Eventually, with influence from the Oxford Group principles, the duo began seeking others suffering with alcoholism. They found that by helping others, they helped themselves. The group developed a set of principles known as The Twelve Steps, a suggested program of recovery.
In April 1948, Ann C. of Niles, Ohio, expanded upon these Twelve Steps and created the The Twelve Rewards. They were written “to show the contrast that can take place in any of our lives when we try to follow the AA principles.”
The more time I spend in the recovery community, the more I realize that these principles and guidelines are useful in any aspect of life. Throughout this year we will examine these Twelve Rewards, and how the concepts can give us a different perspective on the challenges we face every day.
The first of The Twelve Rewards is “Hope instead of desperation.” In life, we all struggle with anger, anxiety, arrogance, closed-mindedness, fear, impatience and resentment. We also worry and obsess over parenting issues, diet struggles, grief and loss, work, divorce and other emotional problems. These struggles can leave us feeling desperate and alone, with lasting consequences.
Perhaps because we’re hurt or embarrassed, we tend to keep things to ourselves and try to deal with them on our own. But there is hope that can come from opening up to others who may be dealing with these same issues. When we know someone else has been there, it seems to make our struggles less daunting.

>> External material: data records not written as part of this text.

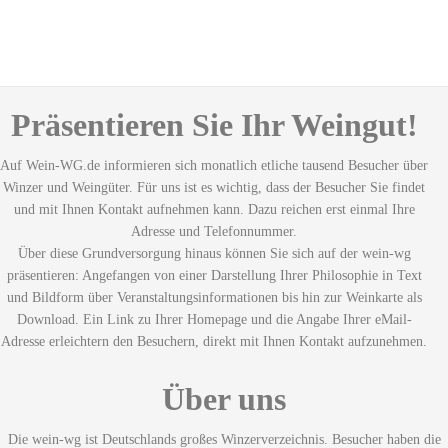
Präsentieren Sie Ihr Weingut!
Auf Wein-WG.de informieren sich monatlich etliche tausend Besucher über
Winzer und Weingüter. Für uns ist es wichtig, dass der Besucher Sie findet
und mit Ihnen Kontakt aufnehmen kann. Dazu reichen erst einmal Ihre
Adresse und Telefonnummer.
Über diese Grundversorgung hinaus können Sie sich auf der wein-wg
präsentieren: Angefangen von einer Darstellung Ihrer Philosophie in Text
und Bildform über Veranstaltungsinformationen bis hin zur Weinkarte als
Download. Ein Link zu Ihrer Homepage und die Angabe Ihrer eMail-
Adresse erleichtern den Besuchern, direkt mit Ihnen Kontakt aufzunehmen.
Über uns
Die wein-wg ist Deutschlands großes Winzerverzeichnis. Besucher haben die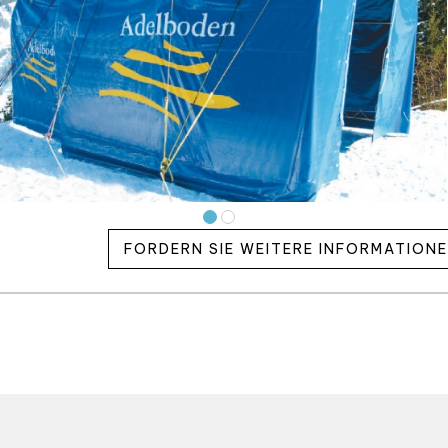
FORDERN SIE WEITERE INFORMATION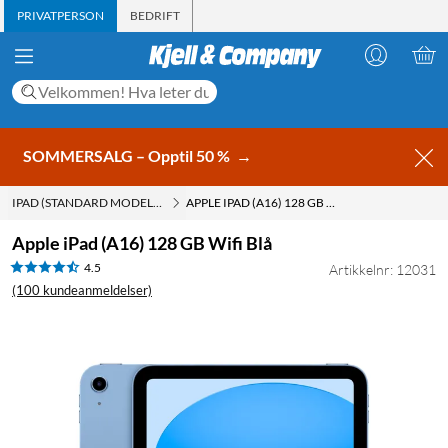
PRIVATPERSON
BEDRIFT
SOMMERSALG – Opptil 50 %
→
IPAD (STANDARD MODELL)
APPLE IPAD (A16) 128 GB WIFI BLÅ
Apple iPad (A16) 128 GB Wifi Blå
4.5
Artikkelnr: 12031
(100 kundeanmeldelser)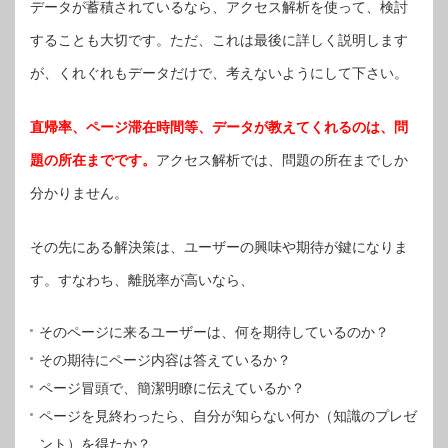
データが蓄積されているなら、アクセス解析を使って、検討
することも大切です。ただ、これは最後に詳しく説明します
が、くれぐれもデータだけで、考えないようにして下さい。
直帰率、ページ滞在時間等、データが教えてくれるのは、問
題の所在までです。
アクセス解析では、問題の所在までしか
分かりません。
その先にある解決策は、ユーザーの興味や期待が鍵になりま
す。すなわち、離脱率が高いなら、
そのページに来るユーザーは、何を期待しているのか？
その期待にページ内容は答えているか？
ページ冒頭で、簡潔明瞭に伝えているか？
ページを見終わったら、自分が知らない何か（知識のプレゼ
ント）を得たか？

Take parenting, for example. We all have concerns and anxieties about how we’re doing as parents. We wonder if we’re making the best decisions for our children and if we’re raising them the right way. A few years ago, a friend opened up to me regarding his worry over his parenting skills; he wasn’t sure he could live up to his own expectations. As I listened, I began to think of my own worries about parenting. I told him I felt the same way sometimes, and we discussed how we dealt with those feelings. As the conversation continued, we both started to feel more comfortable sharing with each other.
This brief conversation allowed us to open up the dialogue about these kinds of issues. We now frequently have these conversations. The anxiety may not have gone away completely, but I was able to feel slightly less worried because someone else shared similar concerns.
So whether you’re the one struggling and seeking hope, or you’re providing that hope to another individual — share your story. Your experiences can have a huge impact in someone’s life. The simple act of sharing stories that began one of the largest support groups in our society today, Alcoholics Anonymous, can be of benefit to anyone in any situation.